Exercise details: Scan the data below and report how many lines include the word "вместо". Nothing else is wanted.

Exercise material:
== Segment start ==

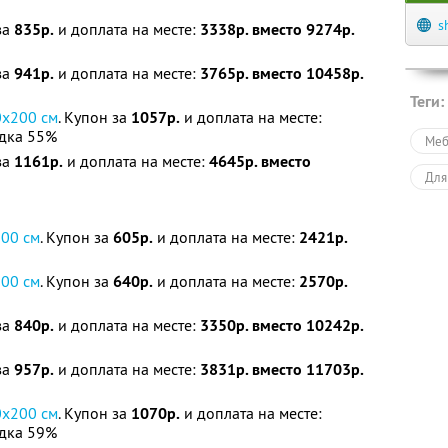
s
за
835р.
и доплата на месте:
3338р. вместо 9274р.
за
941р.
и доплата на месте:
3765р. вместо 10458р.
Теги:
0х200 см
. Купон за
1057р.
и доплата на месте:
дка 55%
Меб
за
1161р.
и доплата на месте:
4645р. вместо
Для
200 см
. Купон за
605р.
и доплата на месте:
2421р.
200 см
. Купон за
640р.
и доплата на месте:
2570р.
за
840р.
и доплата на месте:
3350р. вместо 10242р.
за
957р.
и доплата на месте:
3831р. вместо 11703р.
0х200 см
. Купон за
1070р.
и доплата на месте:
дка 59%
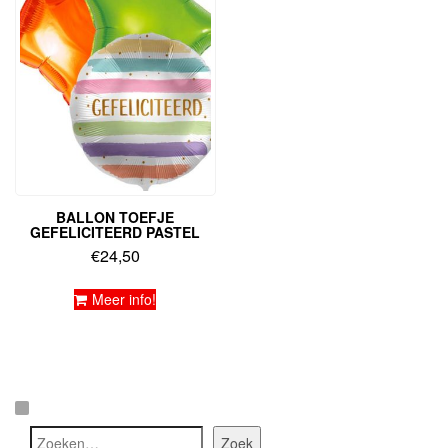
BALLON TOEFJE
GEFELICITEERD PASTEL
€
24,50
Meer info!
Z
Zoek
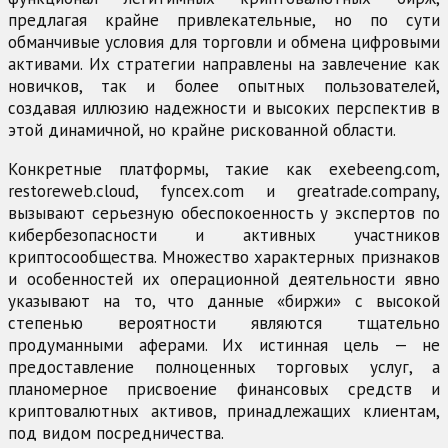
предлагая крайне привлекательные, но по сути
обманчивые условия для торговли и обмена цифровыми
активами. Их стратегии направлены на завлечение как
новичков, так и более опытных пользователей,
создавая иллюзию надежности и высоких перспектив в
этой динамичной, но крайне рискованной области.
Конкретные платформы, такие как exebeeng.com,
restoreweb.cloud, fyncex.com и greatrade.company,
вызывают серьезную обеспокоенность у экспертов по
кибербезопасности и активных участников
криптосообщества. Множество характерных признаков
и особенностей их операционной деятельности явно
указывают на то, что данные «биржи» с высокой
степенью вероятности являются тщательно
продуманными аферами. Их истинная цель — не
предоставление полноценных торговых услуг, а
планомерное присвоение финансовых средств и
криптовалютных активов, принадлежащих клиентам,
под видом посредничества.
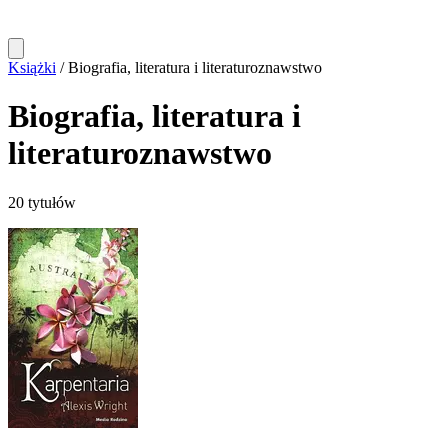
Książki
/
Biografia, literatura i literaturoznawstwo
Biografia, literatura i
literaturoznawstwo
20 tytułów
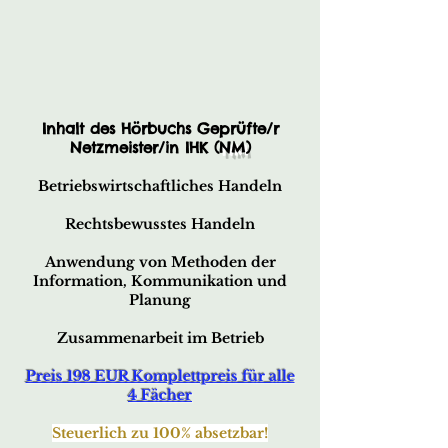
Inhalt des Hörbuchs Geprüfte/r
Netzmeister/in IHK (
NM
)
Betriebswirtschaftliches Handeln
Rechtsbewusstes Handeln
Anwendung von Methoden der
Information, Kommunikation und
Planung
Zusammenarbeit im Betrieb
Preis 198 EUR Komplettpreis für alle
4 Fächer
Steuerlich zu 100% absetzbar!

== Segment end ==

Response to this exercise: 5